Nous.Providers.LlamaCpp (nous v0.16.5)
View SourceLlamaCpp NIF-based provider for local LLM inference.
Runs GGUF models directly in-process via llama_cpp_ex NIF bindings.
No HTTP server needed.
Requires optional dep: {:llama_cpp_ex, "~> 0.6.5"}
Usage
# Load model once at app start
:ok = LlamaCppEx.init()
{:ok, llm} = LlamaCppEx.load_model("model.gguf", n_gpu_layers: -1)
# Use with Nous
agent = Nous.new("llamacpp:local",
llamacpp_model: llm,
instructions: "You are helpful."
)
{:ok, result} = Nous.run(agent, "What is Elixir?")Configuration
The llamacpp_model (the loaded model reference) must be passed via options
when creating the model or agent. It is stored in default_settings.
No API key or base URL is needed since inference runs locally via NIFs.
Settings Mapping
Nous settings are mapped to LlamaCppEx options:
| Nous Setting | LlamaCppEx Option | Description |
|---|---|---|
:temperature | :temp | Sampling temperature |
:max_tokens | :max_tokens | Maximum tokens to generate |
:top_p | :top_p | Nucleus sampling |
:json_schema | :json_schema | Constrained JSON output |
:enable_thinking | :enable_thinking | Enable/disable thinking tokens |
Thinking Models
Models like Qwen3 emit <think>...</think> tags by default. To disable:
agent = Nous.new("llamacpp:local",
llamacpp_model: llm,
model_settings: %{enable_thinking: false}
)Or via generate_text:
{:ok, text} = Nous.generate_text("llamacpp:local", "Hello",
llamacpp_model: llm,
enable_thinking: false
)
Summary
Functions
Get the API key from options, environment, or application config.
Get the base URL from options, application config, or default.
Count tokens in messages (rough estimate).
High-level request with message conversion, telemetry, and error wrapping.

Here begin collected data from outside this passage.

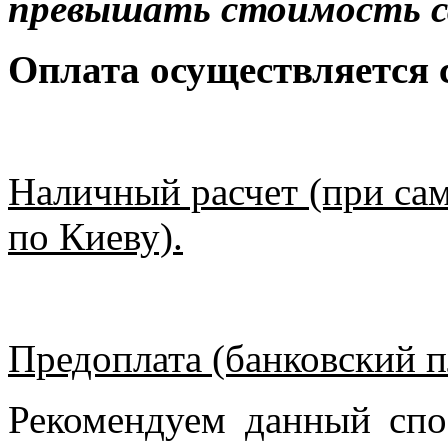
превышать стоимость с
Оплата осуществляется
Наличный расчет (при сам
по Киеву).
Предоплата (банковский п
Рекомендуем данный спо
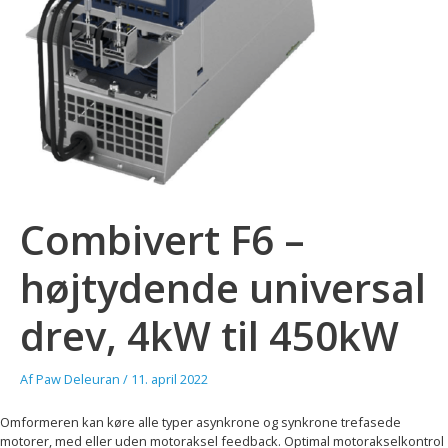
Combivert F6 –
højtydende universal
drev, 4kW til 450kW
Af
Paw Deleuran
/
11. april 2022
Omformeren kan køre alle typer asynkrone og synkrone trefasede
motorer, med eller uden motoraksel feedback. Optimal motorakselkontrol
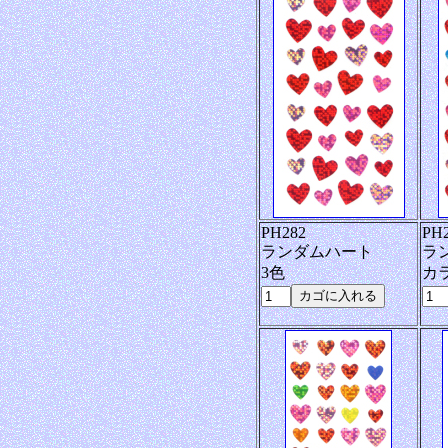
PH282
PH
ランダムハート
ラ
3色
カ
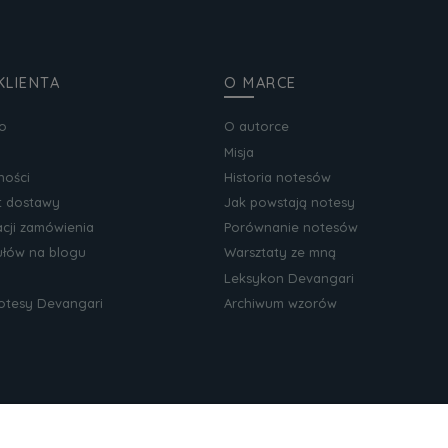
KLIENTA
O MARCE
o
O autorce
Misja
ności
Historia notesów
zt dostawy
Jak powstają notesy
acji zamówienia
Porównanie notesów
kułów na blogu
Warsztaty ze mną
Leksykon Devangari
notesy Devangari
Archiwum wzorów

High-level streaming request with message conversion and telemetry.
Functions
Get the API key from options, environment, or application config.
Lookup order:
:api_keyoption passed directly- Environment variable (LLAMACPP_MODEL_PATH)
- Application config:
config :nous, llamacpp, api_key: "..."
Get the base URL from options, application config, or default.
Lookup order:
:base_urloption passed directly- Application config:
config :nous, llamacpp, base_url: "..." - Default: local
Count tokens in messages (rough estimate).
Override this in your provider for more accurate counting.
High-level request with message conversion, telemetry, and error wrapping.
Default implementation that:
- Converts messages to provider format
- Builds request params
- Calls chat/2
- Parses response
- Emits telemetry events
- Wraps errors
High-level streaming request with message conversion and telemetry.